Hi! I joined because have I trouble setting up tra...
# talk-keto
n
Hi! I joined because have I trouble setting up tracing in keto, kratos and oathkeeper, and I couldn't find a solution. I configured tracing in each of them, the same way. In their respective configuration files, I added the following tracing configuration:
Copy code
tracing:
  service_name: Ory Keto
  providers:
    zipkin:
      server_url: <http://tempo:9411/api/v2/spans>
  provider: zipkin
I confirmed that http://tempo:9411/api/v2/spans is able to receive zipkin spans, and that they show up in grafana. But the ory services seem not to pick up this url. For example, in the ory keto logs I can see the following:
Copy code
09T13:10:12Z level=info msg=Zipkin tracer configured! Sending spans to  func=<http://github.com/ory/x/logrusx.(*Logger).Logf|github.com/ory/x/logrusx.(*Logger).Logf> file=/go/pkg/mod/github.com/ory/x@v0.0.451/logrusx/helper.go:118 audience=application service_name=Ory Keto service_version=v0.9.0-alpha.0
It seems like the "server_url" is parsed as an empty string. Because of that, the ory services don't send their own spans. I think this is the only issue. The ory services seem to correctly pick up the trace context from the incoming requests headers, but they don't send spans to the zipkin url. Example of this is in the picture.
r
does it help adding it like,
server_url: "<http://tempo:9411/api/v2/spans>"
?
i noticed a little weirdness in the URL parsing in oathkeeper a few days ago (and I am assuming all projects use the same libs): essentially, there may be a problem with the host name and it not accepting it as a valid name. maybe you can up the logs to
TRACE
and see if you find anything? if you use a swarm setup, you can also try,
tasks.tempo:9411
as the name.
I set it up, no error, but also no trace. Or well, not sure what the IDs would be to query tempo.
n
It still parses as an emty string with your suggestions.
r
No idea, sorry. I‘ll probably tinker with it a bit more as well this week and see if I can make it work.
n
Don't be, everything is ok :) I will do the same and try to find the cause later. Maybe it's something in the ory/x library
r
Yeah. Tempo looks nice though, been meaning to check it out. Seems to integrate nicely with Loki too.

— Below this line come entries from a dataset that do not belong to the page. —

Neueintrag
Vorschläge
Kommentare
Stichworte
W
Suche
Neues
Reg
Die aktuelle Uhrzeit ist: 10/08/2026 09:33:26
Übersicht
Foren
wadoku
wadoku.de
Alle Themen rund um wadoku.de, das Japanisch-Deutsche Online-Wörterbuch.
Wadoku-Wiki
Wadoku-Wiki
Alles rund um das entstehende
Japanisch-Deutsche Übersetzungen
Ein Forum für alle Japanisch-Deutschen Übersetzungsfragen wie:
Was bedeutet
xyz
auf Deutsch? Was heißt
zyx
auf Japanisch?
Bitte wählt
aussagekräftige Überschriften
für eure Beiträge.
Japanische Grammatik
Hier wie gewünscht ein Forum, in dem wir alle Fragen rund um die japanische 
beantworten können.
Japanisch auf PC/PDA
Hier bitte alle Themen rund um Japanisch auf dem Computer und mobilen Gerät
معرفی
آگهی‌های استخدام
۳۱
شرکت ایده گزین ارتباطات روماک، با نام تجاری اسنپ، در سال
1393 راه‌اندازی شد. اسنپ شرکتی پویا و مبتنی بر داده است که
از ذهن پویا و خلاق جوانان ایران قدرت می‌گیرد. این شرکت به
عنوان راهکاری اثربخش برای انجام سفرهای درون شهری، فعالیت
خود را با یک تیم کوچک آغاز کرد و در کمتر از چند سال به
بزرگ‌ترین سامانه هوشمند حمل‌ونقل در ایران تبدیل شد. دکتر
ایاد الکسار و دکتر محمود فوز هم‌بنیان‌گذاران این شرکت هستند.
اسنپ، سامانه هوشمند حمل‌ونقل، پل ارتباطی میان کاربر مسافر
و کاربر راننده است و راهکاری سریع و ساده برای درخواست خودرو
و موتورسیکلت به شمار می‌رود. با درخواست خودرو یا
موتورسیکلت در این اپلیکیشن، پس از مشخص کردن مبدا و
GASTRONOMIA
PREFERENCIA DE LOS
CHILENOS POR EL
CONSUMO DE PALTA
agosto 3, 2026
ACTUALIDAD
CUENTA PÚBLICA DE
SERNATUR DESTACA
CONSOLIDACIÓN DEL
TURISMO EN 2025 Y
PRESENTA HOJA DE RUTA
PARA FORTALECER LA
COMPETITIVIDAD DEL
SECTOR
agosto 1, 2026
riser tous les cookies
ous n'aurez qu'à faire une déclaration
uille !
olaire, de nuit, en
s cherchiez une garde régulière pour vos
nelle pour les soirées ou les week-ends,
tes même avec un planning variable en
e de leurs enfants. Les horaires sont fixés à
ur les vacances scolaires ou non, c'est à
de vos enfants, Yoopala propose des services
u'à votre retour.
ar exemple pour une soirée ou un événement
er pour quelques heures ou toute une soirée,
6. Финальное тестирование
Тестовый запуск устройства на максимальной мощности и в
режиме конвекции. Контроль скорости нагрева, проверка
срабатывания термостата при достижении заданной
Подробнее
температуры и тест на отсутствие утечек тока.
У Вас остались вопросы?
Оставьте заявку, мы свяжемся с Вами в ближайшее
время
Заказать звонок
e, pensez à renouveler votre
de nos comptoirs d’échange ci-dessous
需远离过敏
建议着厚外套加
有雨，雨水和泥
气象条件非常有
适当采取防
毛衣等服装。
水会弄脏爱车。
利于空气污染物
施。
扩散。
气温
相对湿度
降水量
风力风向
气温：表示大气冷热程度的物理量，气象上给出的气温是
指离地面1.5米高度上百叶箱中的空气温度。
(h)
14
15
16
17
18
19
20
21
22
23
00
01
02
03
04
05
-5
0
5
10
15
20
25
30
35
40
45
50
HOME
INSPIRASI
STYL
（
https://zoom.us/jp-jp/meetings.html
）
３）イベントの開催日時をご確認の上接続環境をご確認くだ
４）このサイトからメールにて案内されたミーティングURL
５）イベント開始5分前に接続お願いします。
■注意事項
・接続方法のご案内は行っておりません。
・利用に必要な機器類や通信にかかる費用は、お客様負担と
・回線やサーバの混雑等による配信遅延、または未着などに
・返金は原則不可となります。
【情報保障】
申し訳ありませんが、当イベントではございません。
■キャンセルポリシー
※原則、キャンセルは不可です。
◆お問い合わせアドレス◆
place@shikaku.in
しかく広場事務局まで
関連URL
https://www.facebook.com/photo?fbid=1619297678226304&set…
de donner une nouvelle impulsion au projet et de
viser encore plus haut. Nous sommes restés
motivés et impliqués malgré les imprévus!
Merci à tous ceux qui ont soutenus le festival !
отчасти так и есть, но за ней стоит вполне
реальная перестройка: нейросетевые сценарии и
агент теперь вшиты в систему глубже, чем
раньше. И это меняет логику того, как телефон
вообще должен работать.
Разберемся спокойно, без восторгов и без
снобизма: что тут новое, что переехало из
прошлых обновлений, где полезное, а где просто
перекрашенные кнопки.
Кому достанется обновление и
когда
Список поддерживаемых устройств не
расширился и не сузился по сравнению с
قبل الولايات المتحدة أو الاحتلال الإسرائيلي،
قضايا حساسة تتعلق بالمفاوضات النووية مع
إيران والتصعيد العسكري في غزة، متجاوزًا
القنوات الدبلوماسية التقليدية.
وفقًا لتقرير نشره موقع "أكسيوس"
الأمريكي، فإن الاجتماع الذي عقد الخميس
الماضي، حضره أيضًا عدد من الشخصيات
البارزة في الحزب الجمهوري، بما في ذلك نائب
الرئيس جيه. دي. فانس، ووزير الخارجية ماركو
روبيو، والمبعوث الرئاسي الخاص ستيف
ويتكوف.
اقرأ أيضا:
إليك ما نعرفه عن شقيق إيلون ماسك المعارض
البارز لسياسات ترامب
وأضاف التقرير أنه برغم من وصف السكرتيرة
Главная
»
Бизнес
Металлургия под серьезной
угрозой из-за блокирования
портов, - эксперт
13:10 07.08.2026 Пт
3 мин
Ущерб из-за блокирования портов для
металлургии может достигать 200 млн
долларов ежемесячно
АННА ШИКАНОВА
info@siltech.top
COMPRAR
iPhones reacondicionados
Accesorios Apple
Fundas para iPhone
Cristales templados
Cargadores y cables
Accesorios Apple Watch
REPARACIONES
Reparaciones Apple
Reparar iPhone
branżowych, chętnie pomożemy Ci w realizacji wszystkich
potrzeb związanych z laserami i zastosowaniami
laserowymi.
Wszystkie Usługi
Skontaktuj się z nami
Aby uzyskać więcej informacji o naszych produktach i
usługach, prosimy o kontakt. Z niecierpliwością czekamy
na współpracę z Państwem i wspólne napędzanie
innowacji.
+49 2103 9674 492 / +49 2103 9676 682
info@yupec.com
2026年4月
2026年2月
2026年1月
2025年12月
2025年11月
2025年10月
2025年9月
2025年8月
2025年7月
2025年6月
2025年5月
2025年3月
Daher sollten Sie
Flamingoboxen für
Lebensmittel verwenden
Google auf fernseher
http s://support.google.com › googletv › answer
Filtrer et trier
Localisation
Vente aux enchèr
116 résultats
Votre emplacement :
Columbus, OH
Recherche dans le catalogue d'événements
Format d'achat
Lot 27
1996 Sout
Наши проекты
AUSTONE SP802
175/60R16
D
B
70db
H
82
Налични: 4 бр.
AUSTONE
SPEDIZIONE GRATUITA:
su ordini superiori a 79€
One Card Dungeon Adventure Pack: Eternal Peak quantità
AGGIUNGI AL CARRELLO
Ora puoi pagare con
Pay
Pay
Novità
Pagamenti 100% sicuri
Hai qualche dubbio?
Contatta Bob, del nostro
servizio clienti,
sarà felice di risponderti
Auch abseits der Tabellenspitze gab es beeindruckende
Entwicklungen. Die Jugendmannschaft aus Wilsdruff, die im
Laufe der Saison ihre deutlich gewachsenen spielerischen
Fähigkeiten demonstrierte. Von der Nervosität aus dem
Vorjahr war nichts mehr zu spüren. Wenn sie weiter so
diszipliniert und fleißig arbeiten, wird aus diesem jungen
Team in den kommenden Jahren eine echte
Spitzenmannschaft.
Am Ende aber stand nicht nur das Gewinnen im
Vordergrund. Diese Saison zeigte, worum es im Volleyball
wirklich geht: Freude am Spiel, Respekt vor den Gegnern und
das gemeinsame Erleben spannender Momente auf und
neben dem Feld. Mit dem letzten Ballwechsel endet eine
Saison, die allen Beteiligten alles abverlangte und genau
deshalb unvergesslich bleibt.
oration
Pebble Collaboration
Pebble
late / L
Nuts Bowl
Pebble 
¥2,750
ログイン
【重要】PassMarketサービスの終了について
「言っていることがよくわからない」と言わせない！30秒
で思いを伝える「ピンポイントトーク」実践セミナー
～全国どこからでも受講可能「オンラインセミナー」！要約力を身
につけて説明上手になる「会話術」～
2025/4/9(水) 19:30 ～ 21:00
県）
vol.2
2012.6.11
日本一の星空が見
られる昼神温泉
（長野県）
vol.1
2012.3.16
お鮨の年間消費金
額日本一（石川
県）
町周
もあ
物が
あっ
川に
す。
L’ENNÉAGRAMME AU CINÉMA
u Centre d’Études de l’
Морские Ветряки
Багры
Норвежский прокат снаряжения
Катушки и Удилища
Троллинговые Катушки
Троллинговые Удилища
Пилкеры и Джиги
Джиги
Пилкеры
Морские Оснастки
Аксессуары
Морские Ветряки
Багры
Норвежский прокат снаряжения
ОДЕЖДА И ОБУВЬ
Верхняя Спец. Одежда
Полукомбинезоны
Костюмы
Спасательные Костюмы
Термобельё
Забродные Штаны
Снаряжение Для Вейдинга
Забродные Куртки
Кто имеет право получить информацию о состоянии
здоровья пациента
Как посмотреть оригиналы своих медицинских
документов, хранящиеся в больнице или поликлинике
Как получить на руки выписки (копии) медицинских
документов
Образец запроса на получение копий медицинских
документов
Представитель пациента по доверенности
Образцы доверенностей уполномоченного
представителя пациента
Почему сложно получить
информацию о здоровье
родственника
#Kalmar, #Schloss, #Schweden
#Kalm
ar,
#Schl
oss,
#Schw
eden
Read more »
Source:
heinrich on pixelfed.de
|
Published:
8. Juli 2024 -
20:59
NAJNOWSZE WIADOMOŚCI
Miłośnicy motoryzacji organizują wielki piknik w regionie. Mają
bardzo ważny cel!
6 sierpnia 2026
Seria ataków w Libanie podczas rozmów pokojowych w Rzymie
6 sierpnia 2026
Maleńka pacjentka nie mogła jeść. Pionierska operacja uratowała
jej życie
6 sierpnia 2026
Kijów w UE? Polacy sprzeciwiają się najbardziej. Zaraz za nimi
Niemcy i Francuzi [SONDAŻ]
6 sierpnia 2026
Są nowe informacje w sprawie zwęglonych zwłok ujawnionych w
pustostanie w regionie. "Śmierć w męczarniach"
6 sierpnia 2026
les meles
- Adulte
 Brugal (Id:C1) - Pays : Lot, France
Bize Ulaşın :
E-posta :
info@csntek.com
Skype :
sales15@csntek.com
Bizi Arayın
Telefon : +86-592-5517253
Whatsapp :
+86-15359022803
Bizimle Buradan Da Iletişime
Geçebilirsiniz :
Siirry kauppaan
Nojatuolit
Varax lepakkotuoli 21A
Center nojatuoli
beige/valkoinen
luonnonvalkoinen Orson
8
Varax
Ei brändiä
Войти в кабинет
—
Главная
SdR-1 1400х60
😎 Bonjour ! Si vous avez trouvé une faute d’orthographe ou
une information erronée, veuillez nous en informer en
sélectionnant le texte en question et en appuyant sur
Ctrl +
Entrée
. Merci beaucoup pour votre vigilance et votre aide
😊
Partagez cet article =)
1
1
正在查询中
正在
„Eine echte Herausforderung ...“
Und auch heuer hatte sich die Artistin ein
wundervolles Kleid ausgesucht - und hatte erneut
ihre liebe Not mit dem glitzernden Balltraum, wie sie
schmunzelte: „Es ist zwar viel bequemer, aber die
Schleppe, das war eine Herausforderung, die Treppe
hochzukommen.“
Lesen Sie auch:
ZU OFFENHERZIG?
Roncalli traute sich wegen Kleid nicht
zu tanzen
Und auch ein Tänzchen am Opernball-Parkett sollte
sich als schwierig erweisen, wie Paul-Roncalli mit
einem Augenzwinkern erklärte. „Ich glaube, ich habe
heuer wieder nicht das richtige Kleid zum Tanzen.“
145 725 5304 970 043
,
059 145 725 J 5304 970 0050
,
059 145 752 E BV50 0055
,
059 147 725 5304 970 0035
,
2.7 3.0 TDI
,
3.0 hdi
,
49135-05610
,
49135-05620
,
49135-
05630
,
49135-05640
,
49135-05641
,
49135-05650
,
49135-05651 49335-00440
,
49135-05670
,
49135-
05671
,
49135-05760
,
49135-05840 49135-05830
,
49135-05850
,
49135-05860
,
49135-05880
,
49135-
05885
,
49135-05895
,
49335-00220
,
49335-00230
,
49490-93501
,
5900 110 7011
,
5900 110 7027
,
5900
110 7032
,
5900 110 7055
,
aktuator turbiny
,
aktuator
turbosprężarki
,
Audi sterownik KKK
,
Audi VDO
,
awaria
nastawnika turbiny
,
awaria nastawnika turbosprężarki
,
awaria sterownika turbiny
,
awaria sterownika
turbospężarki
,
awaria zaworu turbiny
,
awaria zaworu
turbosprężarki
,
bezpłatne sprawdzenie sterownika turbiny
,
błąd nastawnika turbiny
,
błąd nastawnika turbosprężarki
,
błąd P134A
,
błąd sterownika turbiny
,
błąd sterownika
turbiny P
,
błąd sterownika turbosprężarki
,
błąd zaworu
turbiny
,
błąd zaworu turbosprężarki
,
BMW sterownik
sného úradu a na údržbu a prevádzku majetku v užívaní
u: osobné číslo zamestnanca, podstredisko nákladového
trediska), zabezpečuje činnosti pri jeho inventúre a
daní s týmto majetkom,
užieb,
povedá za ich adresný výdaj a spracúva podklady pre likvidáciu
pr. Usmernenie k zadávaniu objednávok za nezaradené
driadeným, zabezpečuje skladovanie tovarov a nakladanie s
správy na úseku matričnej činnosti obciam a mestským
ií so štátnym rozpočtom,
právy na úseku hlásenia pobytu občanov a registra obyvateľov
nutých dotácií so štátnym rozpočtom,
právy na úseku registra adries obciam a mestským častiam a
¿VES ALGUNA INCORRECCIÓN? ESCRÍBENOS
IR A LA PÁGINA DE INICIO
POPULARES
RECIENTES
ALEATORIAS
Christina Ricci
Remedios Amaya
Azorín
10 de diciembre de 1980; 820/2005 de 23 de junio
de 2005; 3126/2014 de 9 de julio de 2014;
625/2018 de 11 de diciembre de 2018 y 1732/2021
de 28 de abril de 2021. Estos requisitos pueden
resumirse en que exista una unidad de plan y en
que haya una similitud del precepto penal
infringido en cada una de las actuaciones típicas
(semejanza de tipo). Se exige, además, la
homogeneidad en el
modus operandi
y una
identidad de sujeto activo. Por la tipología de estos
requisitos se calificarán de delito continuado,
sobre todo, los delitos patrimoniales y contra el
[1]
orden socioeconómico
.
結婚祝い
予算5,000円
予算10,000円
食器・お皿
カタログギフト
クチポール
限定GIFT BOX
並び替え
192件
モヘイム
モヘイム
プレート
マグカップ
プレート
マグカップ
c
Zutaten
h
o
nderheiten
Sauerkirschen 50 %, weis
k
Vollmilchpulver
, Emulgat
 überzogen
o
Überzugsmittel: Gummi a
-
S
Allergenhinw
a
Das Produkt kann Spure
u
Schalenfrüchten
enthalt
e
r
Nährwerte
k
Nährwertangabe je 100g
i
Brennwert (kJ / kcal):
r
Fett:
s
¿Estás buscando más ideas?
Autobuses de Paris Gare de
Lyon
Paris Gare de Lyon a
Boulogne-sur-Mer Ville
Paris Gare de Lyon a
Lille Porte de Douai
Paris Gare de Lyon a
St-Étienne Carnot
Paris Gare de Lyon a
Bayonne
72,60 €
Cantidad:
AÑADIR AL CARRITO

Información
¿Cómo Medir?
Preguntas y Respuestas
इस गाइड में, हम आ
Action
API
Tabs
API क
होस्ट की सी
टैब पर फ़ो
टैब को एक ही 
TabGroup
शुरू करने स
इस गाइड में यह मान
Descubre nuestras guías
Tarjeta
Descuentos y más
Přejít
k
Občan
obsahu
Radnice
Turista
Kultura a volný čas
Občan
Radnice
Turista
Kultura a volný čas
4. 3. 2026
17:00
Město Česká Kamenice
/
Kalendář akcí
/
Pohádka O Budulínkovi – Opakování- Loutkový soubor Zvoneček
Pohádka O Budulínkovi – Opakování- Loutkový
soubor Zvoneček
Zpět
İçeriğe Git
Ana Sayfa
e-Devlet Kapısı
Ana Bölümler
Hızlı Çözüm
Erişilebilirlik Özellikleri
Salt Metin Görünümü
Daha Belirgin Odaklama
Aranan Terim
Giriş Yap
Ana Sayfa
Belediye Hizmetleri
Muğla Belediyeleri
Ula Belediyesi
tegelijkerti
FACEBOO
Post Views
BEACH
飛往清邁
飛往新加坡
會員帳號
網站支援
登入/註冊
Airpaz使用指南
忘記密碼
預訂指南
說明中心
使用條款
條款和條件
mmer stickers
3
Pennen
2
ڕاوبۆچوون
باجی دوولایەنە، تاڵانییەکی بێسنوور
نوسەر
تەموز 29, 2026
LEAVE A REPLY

From reading some of the issues, maybe zipkin is not the way, and jaeger would be?
Just had a look again, I guess I am where you are now:
Copy code
ory-dev-kratos-1          | time=2022-08-15T08:41:16Z level=info msg=Zipkin tracer configured! Sending spans to  audience=application service_name=Ory Kratos service_version=v0.10.1
a
@high-optician-2097 Could you look into this?
r
@steep-lamp-91158 this thread here
s
r
I think I tried that already:
Copy code
+++ b/docker-compose.yml
@@ -6,6 +6,7 @@ services:
     environment:
       - DSN=sqlite:///var/lib/sqlite/db.sqlite?_fk=true&mode=rwc
       - SQA_OPT_OUT=true
+      - LOG_LEVEL=error
     volumes:
       - type: volume
         source: kratos-sqlite
@@ -36,9 +37,10 @@ services:
     restart: unless-stopped
     environment:
       - DSN=sqlite:///var/lib/sqlite/db.sqlite?_fk=true
-      - LOG_LEVEL=error
+      - LOG_LEVEL=info
       - LOG_LEAK_SENSITIVE_VALUES=true
       - SQA_OPT_OUT=true
+      - OTEL_EXPORTER_ZIPKIN_ENDPOINT=<http://tempo:9411/api/v2/spans>
     command: serve -c /etc/config/kratos/kratos.yml --dev --watch-courier
What can we do to get this fixed?
s
r
Can I do anything to rebuild kratos and test it?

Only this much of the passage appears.